The other big concern is the type of discussion that is likely in
corresponding thread. Are people going to have a conversation of discovery
together? or are they just going to bash each other? Each time they bash each
other, the health points of this community take a hit, so this is an
existential issue for the site. Will HN be a garden of curiosities or a
battlefield? It can't be both, and battlefield wins by default and ends in
scorched earth. Nothing intellectually interesting about that.

Yes, there are political posts on HN every day that don't get flagged, but
that's not because there's carte blanche for politics. It's because some
intellectually curious topics have political overlap. The first is the active
ingredient; the second is secondary. I wrote about this recently here:
[https://news.ycombinator.com/item?id=19720659](https://news.ycombinator.com/item?id=19720659).
I wrote a long comment from the opposite angle, defending political articles
on HN, here:
[https://news.ycombinator.com/item?id=17014869](https://news.ycombinator.com/item?id=17014869).

I grant that the article you submitted also has information that isn't just
about current power struggles—it contains historical detail, information about
the relationship between the branches of government. But it is too close to
the bullseye of partisan conflict for it to fall on the good side of the line
for HN.

It's true that all of this is mightily subject to interpretation.
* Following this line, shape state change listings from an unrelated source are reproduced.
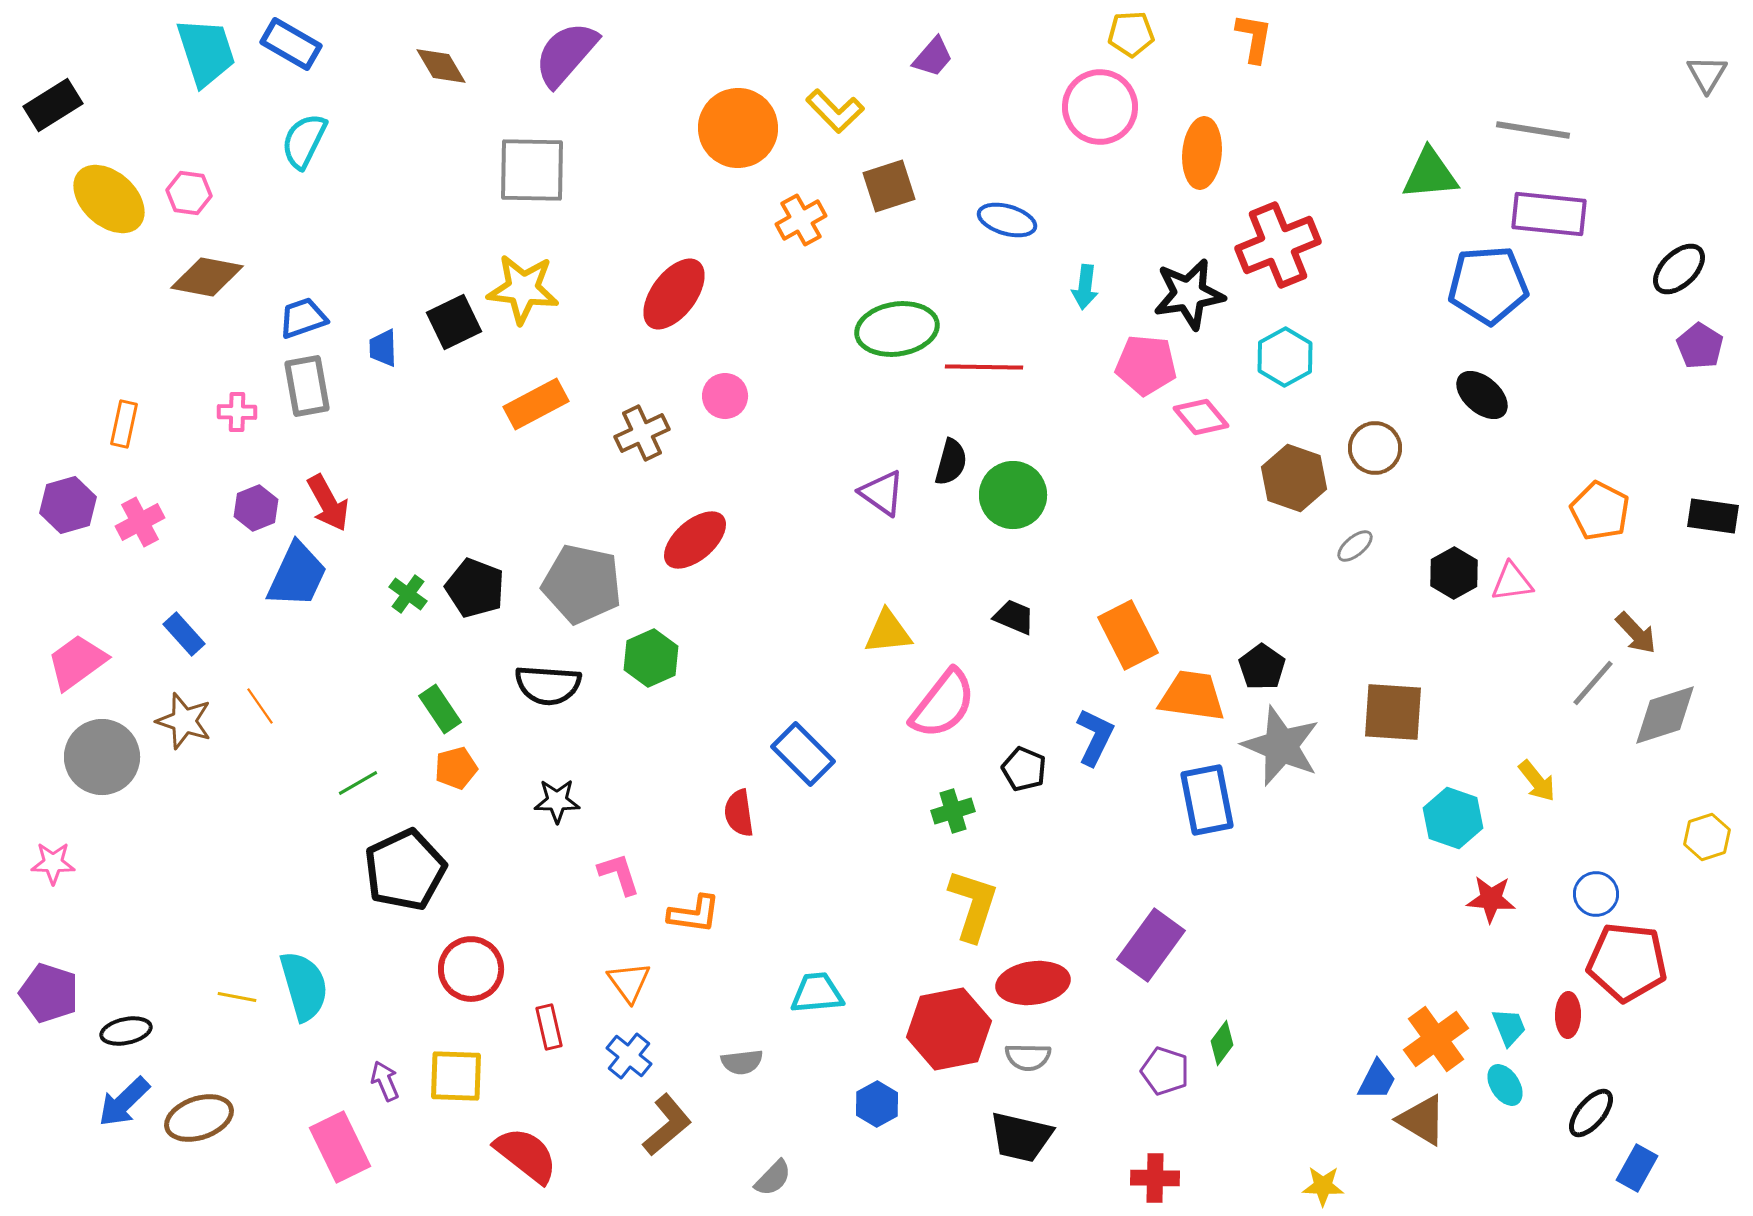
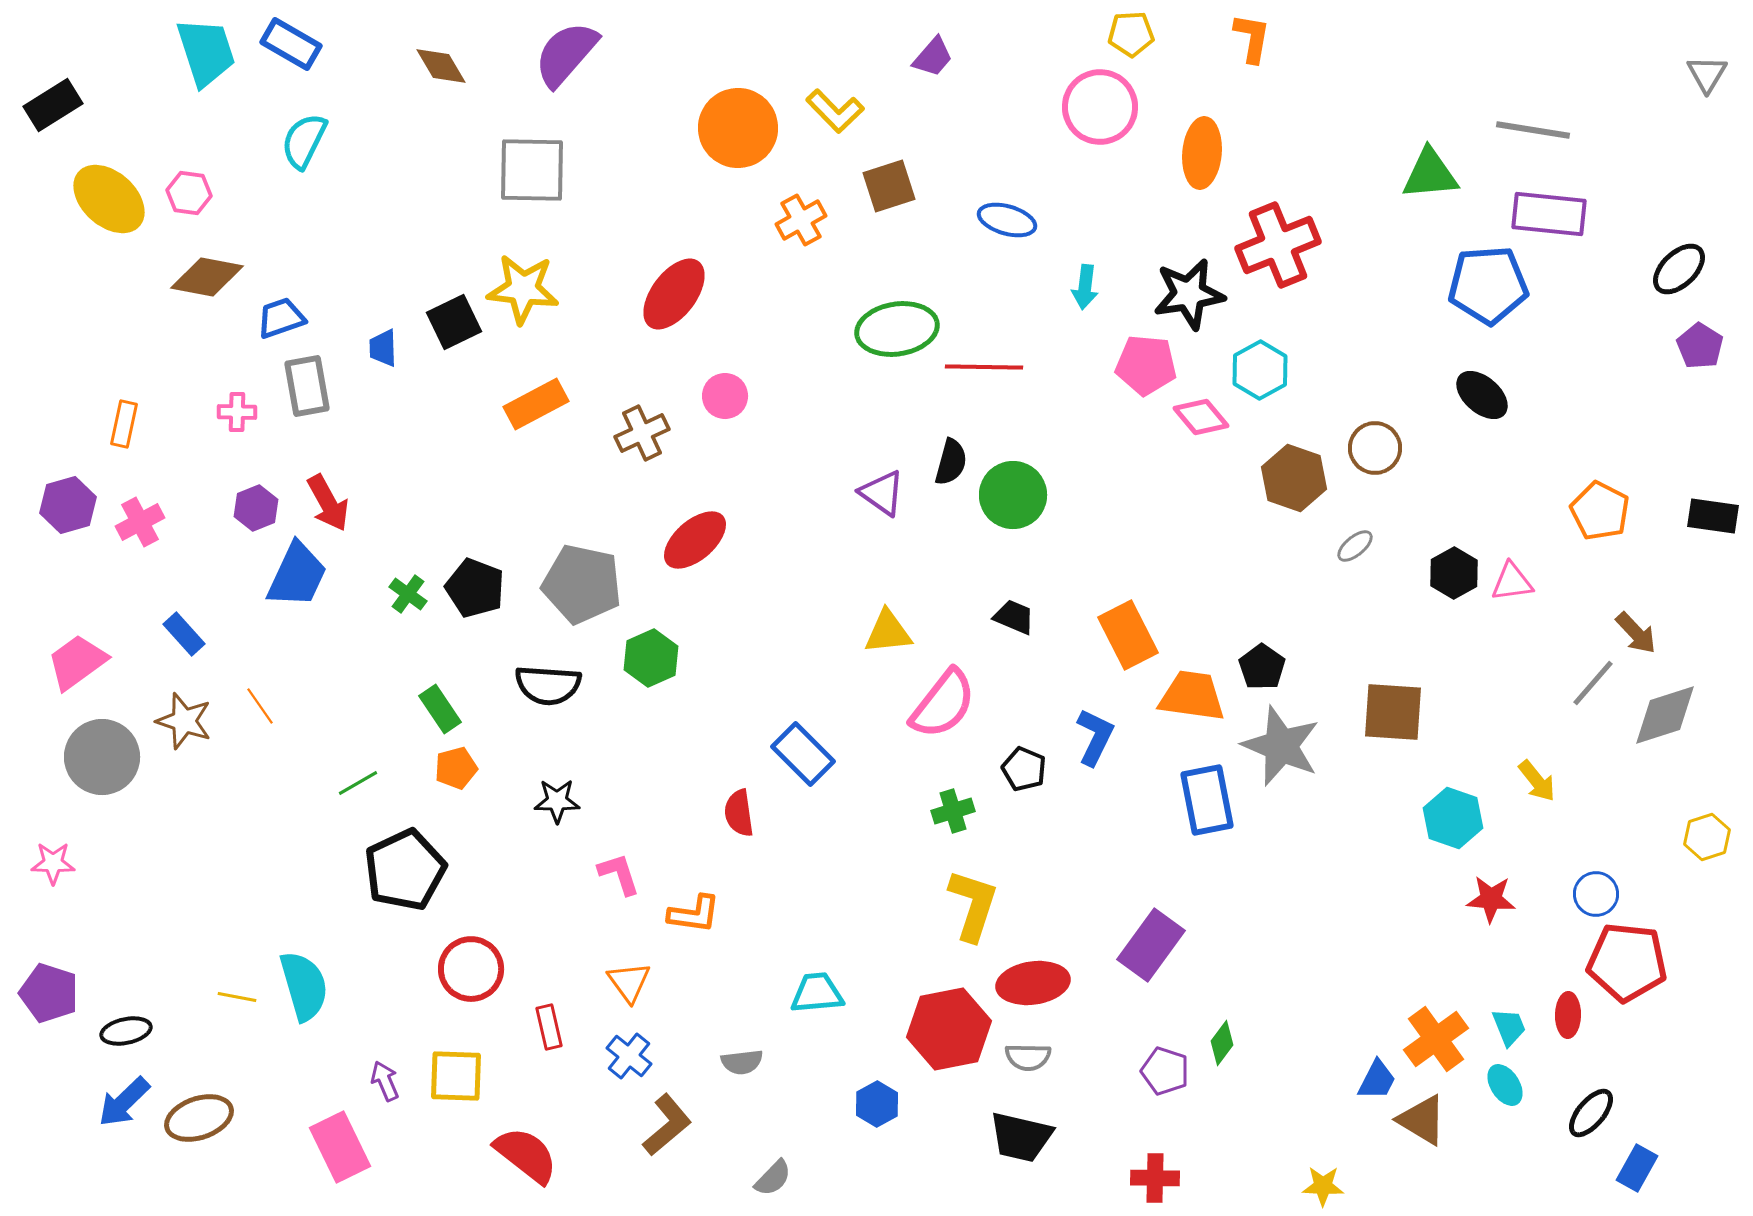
orange L-shape at (1254, 38): moved 2 px left
blue trapezoid at (303, 318): moved 22 px left
cyan hexagon at (1285, 357): moved 25 px left, 13 px down
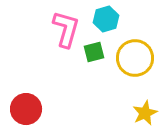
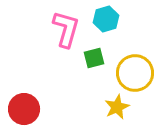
green square: moved 6 px down
yellow circle: moved 15 px down
red circle: moved 2 px left
yellow star: moved 28 px left, 6 px up
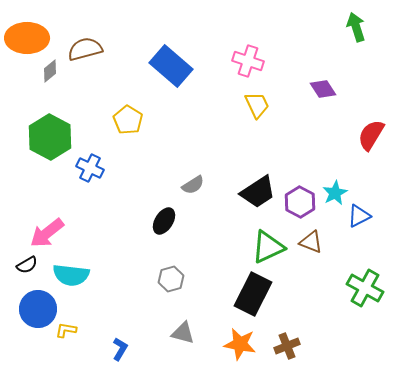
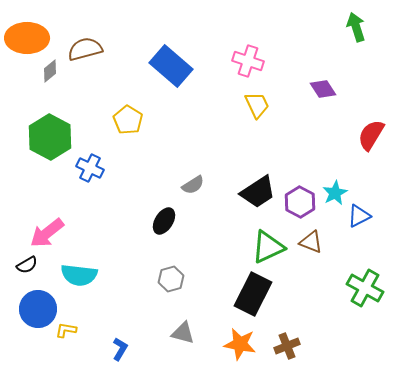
cyan semicircle: moved 8 px right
But de facto
standards have developed over the 12 years that HN has been around, which are
not as arbitrary as they at first seem. That's for sure why your submission
got flagged. The moderators and the community broadly agree on what those
standards are—not by coincidence; it's because the moderators are mostly
following the community's lead, while occasionally nudging it in new
directions. If you want to see an example of a nudge,
[https://news.ycombinator.com/item?id=19754780](https://news.ycombinator.com/item?id=19754780)
is a recent one. Note that while that article had political charge, its
material wasn't primarily political. That's the kind of thing that's more
likely to be on topic here.

p.s. The guidelines say to stick with the original title unless it's
misleading or linkbait—important exceptions!